SENIOR FLEET ADMINISTRATOR: Dick Prettyman
PRETTYMAN
After Cephalon’s CEO purchased a 2008 Lexus LS600h L hybrid sedan, he placed an inquiry to evaluate the process of converting the pharmaceutical sales fleet to hybrid vehicles “because he believes it is the right thing to do. We have to balance that with the cost and necessity of retaining a sales force,” said Dick Prettyman, Cephalon’s
senior fleet administrator. “Cost sides withthe right thing to do now, but losing and retraining a sales force is the overwhelming concern of sales operations. We looked at a complete one-year flip to hybrid, a three-year roll out to hybrid, and an offering for individuals who want to choose a hybrid. No option has yet been selected.”
Cephalon’s fuel card program – through Wright Express – enables fleet management to monitor driver fuel consumption, including station location, fuel prices and grade used, and purchase frequency,
through monthly reports. E-mail alerts are sent to drivers who misuse the system.
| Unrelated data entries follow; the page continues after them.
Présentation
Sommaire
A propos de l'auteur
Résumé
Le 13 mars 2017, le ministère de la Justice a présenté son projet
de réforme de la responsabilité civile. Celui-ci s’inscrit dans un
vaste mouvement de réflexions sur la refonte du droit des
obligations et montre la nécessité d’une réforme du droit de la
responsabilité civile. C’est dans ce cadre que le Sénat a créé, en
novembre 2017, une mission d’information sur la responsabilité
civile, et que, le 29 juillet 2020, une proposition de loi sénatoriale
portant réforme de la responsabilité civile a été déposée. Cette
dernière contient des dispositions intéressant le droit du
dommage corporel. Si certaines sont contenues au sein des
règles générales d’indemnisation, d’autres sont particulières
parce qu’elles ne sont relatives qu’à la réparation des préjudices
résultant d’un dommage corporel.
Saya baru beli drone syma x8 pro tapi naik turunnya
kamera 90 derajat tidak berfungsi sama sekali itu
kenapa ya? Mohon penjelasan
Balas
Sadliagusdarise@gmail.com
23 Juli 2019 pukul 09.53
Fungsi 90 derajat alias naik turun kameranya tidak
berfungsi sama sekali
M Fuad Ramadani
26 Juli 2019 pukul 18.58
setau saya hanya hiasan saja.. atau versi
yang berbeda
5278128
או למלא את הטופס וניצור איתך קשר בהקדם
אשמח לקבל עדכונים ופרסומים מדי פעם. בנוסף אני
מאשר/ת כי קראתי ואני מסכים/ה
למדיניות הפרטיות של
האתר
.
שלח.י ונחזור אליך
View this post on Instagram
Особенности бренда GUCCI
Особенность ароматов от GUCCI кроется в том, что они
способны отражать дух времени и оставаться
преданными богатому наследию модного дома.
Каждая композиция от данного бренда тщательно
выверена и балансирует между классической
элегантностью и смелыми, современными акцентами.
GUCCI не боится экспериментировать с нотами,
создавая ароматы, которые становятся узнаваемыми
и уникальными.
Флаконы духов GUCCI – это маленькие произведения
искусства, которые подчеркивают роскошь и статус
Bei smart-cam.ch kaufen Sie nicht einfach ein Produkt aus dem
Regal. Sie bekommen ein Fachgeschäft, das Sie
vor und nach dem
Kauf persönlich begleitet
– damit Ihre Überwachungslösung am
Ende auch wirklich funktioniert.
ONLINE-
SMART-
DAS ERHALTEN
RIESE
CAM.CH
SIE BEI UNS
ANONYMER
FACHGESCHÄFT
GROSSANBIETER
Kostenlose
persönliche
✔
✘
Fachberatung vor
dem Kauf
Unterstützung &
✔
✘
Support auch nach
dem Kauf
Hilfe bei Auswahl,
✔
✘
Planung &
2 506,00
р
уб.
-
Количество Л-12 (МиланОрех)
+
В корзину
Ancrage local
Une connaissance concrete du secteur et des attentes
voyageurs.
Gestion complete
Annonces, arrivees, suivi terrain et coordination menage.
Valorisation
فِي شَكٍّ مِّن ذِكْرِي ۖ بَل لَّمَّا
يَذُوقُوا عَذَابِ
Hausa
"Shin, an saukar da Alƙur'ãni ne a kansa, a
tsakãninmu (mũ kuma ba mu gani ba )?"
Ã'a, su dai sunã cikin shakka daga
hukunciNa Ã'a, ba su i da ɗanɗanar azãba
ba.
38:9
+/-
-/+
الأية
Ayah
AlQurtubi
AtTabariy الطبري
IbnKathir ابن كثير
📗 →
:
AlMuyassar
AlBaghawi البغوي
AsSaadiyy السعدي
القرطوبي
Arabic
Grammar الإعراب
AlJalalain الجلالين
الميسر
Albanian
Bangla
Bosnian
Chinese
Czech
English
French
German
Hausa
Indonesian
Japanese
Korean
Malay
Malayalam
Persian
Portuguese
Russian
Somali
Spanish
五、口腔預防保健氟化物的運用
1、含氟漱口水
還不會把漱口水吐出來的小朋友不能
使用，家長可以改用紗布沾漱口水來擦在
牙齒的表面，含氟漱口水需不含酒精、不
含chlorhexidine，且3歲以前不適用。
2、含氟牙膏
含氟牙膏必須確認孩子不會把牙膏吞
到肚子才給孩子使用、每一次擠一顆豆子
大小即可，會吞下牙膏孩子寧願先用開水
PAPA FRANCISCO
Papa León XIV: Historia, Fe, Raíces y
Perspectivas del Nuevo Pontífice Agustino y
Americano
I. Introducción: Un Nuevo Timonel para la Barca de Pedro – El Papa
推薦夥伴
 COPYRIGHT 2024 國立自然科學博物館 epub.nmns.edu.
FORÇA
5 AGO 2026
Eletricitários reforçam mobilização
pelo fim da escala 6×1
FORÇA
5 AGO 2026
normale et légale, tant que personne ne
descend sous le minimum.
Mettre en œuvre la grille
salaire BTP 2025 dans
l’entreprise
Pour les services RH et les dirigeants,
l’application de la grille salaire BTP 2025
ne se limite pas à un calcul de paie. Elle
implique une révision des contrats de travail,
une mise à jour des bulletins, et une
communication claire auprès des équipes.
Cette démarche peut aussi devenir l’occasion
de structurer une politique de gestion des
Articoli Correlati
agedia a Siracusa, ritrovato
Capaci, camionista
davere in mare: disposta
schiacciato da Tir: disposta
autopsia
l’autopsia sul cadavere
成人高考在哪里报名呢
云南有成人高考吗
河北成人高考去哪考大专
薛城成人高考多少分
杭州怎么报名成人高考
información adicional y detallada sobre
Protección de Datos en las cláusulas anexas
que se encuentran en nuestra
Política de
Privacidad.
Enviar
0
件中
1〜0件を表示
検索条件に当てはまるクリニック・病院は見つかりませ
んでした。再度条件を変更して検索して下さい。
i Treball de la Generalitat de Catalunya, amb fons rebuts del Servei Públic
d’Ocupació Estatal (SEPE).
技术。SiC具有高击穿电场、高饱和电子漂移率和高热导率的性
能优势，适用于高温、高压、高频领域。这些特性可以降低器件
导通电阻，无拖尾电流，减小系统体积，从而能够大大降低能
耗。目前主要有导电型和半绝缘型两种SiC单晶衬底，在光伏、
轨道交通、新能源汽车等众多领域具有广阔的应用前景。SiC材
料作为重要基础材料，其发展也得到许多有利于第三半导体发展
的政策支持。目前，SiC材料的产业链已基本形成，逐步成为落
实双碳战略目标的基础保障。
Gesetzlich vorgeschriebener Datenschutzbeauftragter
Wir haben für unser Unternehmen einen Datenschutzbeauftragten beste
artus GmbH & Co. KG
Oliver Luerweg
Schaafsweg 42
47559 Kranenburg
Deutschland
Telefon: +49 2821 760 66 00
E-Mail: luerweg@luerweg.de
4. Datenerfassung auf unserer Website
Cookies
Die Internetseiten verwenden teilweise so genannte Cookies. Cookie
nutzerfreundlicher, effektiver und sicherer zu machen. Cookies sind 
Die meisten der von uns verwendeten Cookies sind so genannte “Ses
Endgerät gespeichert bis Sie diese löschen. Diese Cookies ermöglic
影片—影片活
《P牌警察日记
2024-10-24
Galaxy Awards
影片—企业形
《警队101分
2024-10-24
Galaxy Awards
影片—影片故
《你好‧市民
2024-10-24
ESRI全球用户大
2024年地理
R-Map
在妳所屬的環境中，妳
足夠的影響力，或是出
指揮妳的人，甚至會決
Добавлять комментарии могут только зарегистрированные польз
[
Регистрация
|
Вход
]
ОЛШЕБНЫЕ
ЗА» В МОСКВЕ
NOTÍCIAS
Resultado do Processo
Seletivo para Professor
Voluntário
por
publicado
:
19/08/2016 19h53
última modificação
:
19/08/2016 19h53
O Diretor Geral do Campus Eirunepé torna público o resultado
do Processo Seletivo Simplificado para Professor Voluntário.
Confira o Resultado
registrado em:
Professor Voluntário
To maximize fuel efficiency, Prettyman provides tire gauges to drivers. Through a Pep Boys program, drivers are taught how to regularly check a vehicle’s tire pressure. The fleet’s cars currently average 24.6 mpg, while SUVs average 18.2 mpg.
For the 2008-model year, Cephalon will conduct a hybrid pilot program. The fleet will drop its least fuel-efficient vehicles and introduce the Toyota Prius and replace the gasoline Escape SUV with its hybrid counterpart. Cephalon also plans to drop the Mercury Montego and replace it with the Toyota Camry Hybrid and replace the Ford Explorer SUV with the Mercury Mariner Hybrid and Toyota Highlander Hybrid SUVs.
Prettyman figures that at current fuel prices, the company can recover the extra cost of the hybrids within three years. Including SUVs on its selector list may extend the three-year window, according to Prettyman; however, “sometimes sacrifices must be made to help improve the environment.”
Current hybrid resale performance remains a mystery due to lingering questions concerning hybrid battery lifespan, Prettyman admits, noting that Toyota is developing new hybrid battery technology for roll-out in the next two years.
“It’s all a gamble; the fact there are so many unsold Priuses in the market says that maybe the manufacturers have gotten the low-hanging fruit for hybrids and now there’s a real sales initiative that
has to be made to sell these vehicles,” said Prettyman. “I think we’ll have to be more creative in marketing hybrids, maybe to internal employees.”
Lacking the infrastructure for ethanol (E-85) and compressed natural gas (CNG), Cephalon instead turned to the strategy of reducing fuel consumption to improve the organization’s carbon footprint.
“If there were more ethanol stations available, more alt-fuel vehicles would be built. Flex-fuel vehicles aren’t being utilized because it’s too difficult to find stations that sell ethanol. We don’t want to make it an inconvenience to our drivers by going out of theirway to search for fuel,” said Prettyman.
In order to continue the goal of improving fuel efficiency, Prettyman suggests that fleet managers get involved by observing employee driving habits.